Vonseiten der Stadt Meinerzhagen, die den Aufzug in Richtung Busbahnhof betreibt, heißt es, dass man in solchen Notfällen extra einen Zugang über die Brücke zur Straße Im Tempel geschaffen habe. „Die Stadt Meinerzhagen hat mit dem Aufzug zu dem Gleis nichts zu tun“, erklärt Christian Bösinghaus vom Gebäudemanagement. Wenn dort Probleme auftauchten, sei das ausschließlich die Angelegenheit der Deutschen Bahn. „Die Stadt hat für ihren Aufzug eigens Personal geschult, das sich bei Problemen darum kümmert“, erklärt Bösinghaus. Bei Störungen würden diese Mitarbeiter umgehend informiert, sie würden die Panne auch unmittelbar beheben, ergänzt er.
Die Stadt Meinerzhagen hat mit dem Aufzug zu dem Gleis nichts zu tun.
Auch bei der Deutschen Bahn sorge, erklärt ein Sprecher, ein Modul für eine Störungsmeldung im Falle eines Aufzugausfalles. „Wir bekommen sofort eine Meldung, wenn ein Aufzug an einem Bahnhof deutschlandweit ausfällt“, sagt der Pressesprecher. Von dem Zwischenfall am 10. Juli sei der Bahn jedoch nichts bekannt.
Im Gegenteil: „Der Aufzug in Meinerzhagen fährt eigentlich sehr zuverlässig. Uns ist über vermehrte Ausfälle nichts bekannt“, heißt es vonseiten der Bahn. In Notfällen verweist der Bahnsprecher auf unterschiedliche Notrufnummern. Es gebe die Mobilitätsservicenummer und die 3-S-Zentrale in Düsseldorf, „normalerweise hängt auch ein Plakat mit der Nummer der 3-S-Zentrale in einer Vitrine am Bahngleis“, heißt es weiter.

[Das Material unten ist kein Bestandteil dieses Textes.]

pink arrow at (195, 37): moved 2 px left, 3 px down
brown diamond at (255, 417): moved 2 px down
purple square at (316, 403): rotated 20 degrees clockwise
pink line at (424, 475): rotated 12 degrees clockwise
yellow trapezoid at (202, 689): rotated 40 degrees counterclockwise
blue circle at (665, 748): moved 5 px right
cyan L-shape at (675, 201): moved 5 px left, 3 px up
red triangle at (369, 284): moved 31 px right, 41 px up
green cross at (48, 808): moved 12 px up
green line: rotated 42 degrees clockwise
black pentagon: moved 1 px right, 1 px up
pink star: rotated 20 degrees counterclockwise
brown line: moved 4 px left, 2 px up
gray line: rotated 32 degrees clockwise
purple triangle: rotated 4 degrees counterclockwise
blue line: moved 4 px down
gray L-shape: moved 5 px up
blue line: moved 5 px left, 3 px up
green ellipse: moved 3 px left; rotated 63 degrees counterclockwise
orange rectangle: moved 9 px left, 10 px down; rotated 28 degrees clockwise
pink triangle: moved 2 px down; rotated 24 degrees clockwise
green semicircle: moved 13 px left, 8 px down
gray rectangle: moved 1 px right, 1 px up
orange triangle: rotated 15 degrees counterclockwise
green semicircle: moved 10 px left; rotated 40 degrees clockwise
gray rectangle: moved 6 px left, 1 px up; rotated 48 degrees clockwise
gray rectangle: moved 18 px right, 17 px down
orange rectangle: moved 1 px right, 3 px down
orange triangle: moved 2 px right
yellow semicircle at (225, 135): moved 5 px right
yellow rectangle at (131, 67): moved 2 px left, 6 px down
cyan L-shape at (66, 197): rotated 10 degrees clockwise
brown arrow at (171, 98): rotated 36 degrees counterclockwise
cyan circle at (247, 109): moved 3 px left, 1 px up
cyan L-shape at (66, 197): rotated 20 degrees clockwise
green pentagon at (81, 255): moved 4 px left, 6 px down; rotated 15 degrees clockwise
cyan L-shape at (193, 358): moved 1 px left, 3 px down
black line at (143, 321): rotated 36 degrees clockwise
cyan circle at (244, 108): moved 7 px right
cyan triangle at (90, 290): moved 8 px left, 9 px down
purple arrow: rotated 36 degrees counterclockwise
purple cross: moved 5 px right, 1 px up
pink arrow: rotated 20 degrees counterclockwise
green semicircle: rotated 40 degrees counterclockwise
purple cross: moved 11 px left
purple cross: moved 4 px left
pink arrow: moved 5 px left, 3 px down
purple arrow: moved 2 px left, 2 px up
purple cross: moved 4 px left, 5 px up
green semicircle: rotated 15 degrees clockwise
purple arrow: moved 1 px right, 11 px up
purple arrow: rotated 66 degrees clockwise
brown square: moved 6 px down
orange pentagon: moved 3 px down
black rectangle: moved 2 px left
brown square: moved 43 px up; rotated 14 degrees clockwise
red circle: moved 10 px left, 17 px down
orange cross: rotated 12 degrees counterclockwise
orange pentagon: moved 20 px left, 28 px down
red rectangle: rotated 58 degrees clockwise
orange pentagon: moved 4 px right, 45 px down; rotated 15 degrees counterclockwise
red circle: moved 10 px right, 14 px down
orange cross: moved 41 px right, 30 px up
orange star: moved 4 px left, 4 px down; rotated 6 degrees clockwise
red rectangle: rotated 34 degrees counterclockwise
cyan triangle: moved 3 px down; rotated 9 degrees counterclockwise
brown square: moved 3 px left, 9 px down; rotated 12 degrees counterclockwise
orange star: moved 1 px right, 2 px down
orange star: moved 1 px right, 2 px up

Manche Bahngleise verfügten auch über eine Notrufsäule. „In Meinerzhagen aber wohl eher nicht.“ Außerdem empfiehlt die Deutsche Bahn, sich zusätzlich vor Beginn einer Reise auf ihrer Homepage zu informieren, ob erforderliche Aufzüge auch in Betrieb seien. Dort würden Fahrgäste tagesaktuell über technische Defekte an den Gleisen informiert.
Bei Siegfried Treitz bleibt ein ungutes Gefühl, wenn er jetzt an den Bahnhof in Meinerzhagen denkt. Seine Fahrt in die Flitterwochen bleibt hingegen ungetrübt. „Da hatte ich noch keine Bahnhöfe im Kopf“, sagt Treitz und lächelt. Gearbeitet hat er zu dieser Zeit noch als Dreher und die Hochzeit stand im Mittelpunkt. Vor 57 Jahren habe der Bahnhof in Meinerzhagen sicherlich anders ausgesehen, ist sich der Rentner sicher. Genau wissen kann er es nicht, damals ist er nicht einfach mal aus Neugier ausgestiegen.